■ **Provided information**
+++

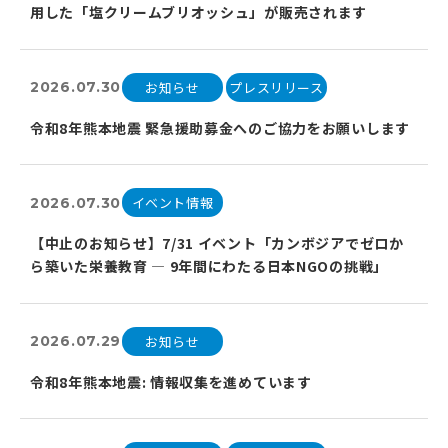
用した「塩クリームブリオッシュ」が販売されます
お知らせ
プレスリリース
2026.07.30
令和8年熊本地震 緊急援助募金へのご協力をお願いします
イベント情報
2026.07.30
【中止のお知らせ】7/31 イベント「カンボジアでゼロか
ら築いた栄養教育 ― 9年間にわたる日本NGOの挑戦」
お知らせ
2026.07.29
令和8年熊本地震: 情報収集を進めています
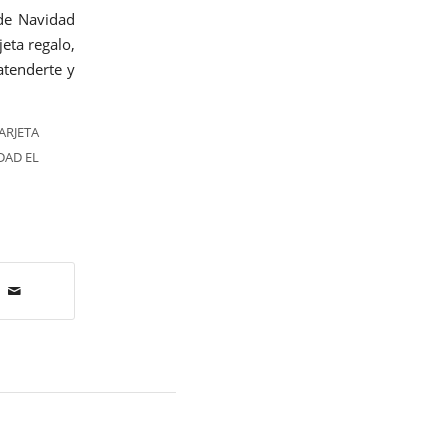
 de Navidad
eta regalo,
atenderte y
ARJETA
DAD EL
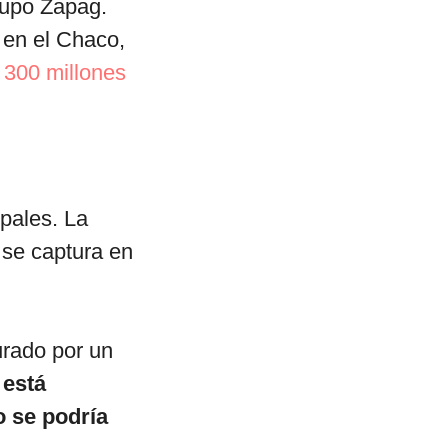
grupo Zapag.
 en el Chaco,
 300 millones
pales. La
 se captura en
urado por un
 está
o se podría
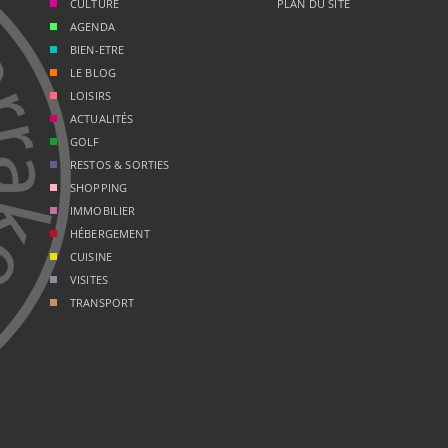
CULTURE
PLAN DU SITE
AGENDA
BIEN-ETRE
LE BLOG
LOISIRS
ACTUALITÉS
GOLF
RESTOS & SORTIES
SHOPPING
IMMOBILIER
HÉBERGEMENT
CUISINE
VISITES
TRANSPORT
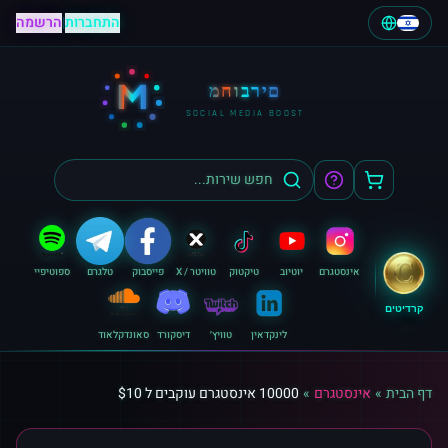
התחברות
|
הרשמה
M
מחוברים
SOCIAL MEDIA BOOST
אינסטגרם
יוטיוב
טיקטוק
טוויטר / X
פייסבוק
טלגרם
ספוטיפיי
קרדיטים
לינקדאין
טוויץ׳
דיסקורד
סאונדקלאוד
דף הבית
»
אינסטגרם
»
10000 אינסטגרם עוקבים ל $10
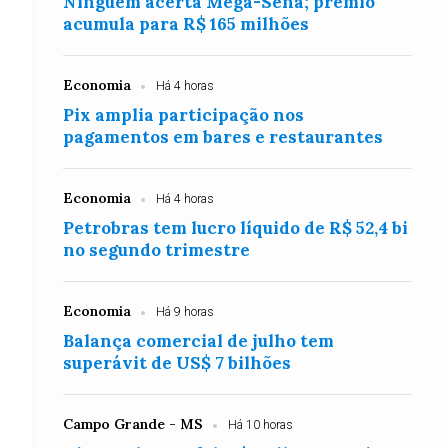
Ninguém acerta Mega-Sena; prêmio
acumula para R$ 165 milhões
Economia
Há 4 horas
Pix amplia participação nos
pagamentos em bares e restaurantes
Economia
Há 4 horas
Petrobras tem lucro líquido de R$ 52,4 bi
no segundo trimestre
Economia
Há 9 horas
Balança comercial de julho tem
superávit de US$ 7 bilhões
Campo Grande - MS
Há 10 horas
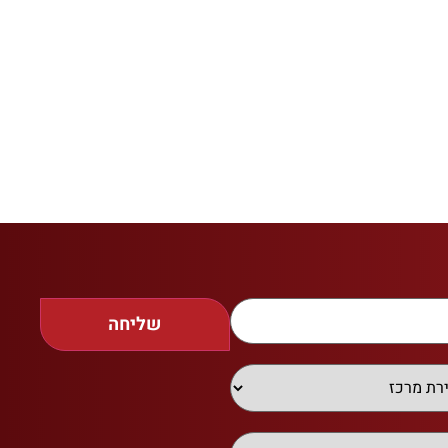
שליחה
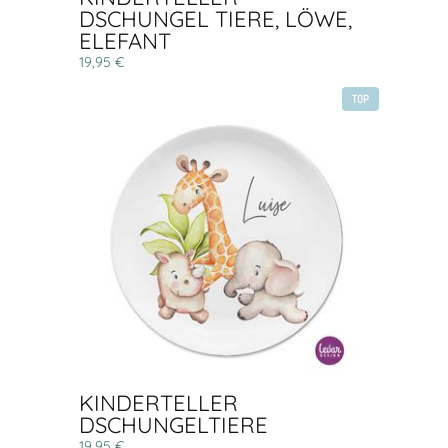
DSCHUNGEL TIERE, LÖWE,
ELEFANT
19,95 €
TOP
KINDERTELLER
DSCHUNGELTIERE
19,95 €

+++

■ **Description of the task**
When a line of the material holds "horas", count it once, and then give the final number alone.

■ **Response to this exercise**
4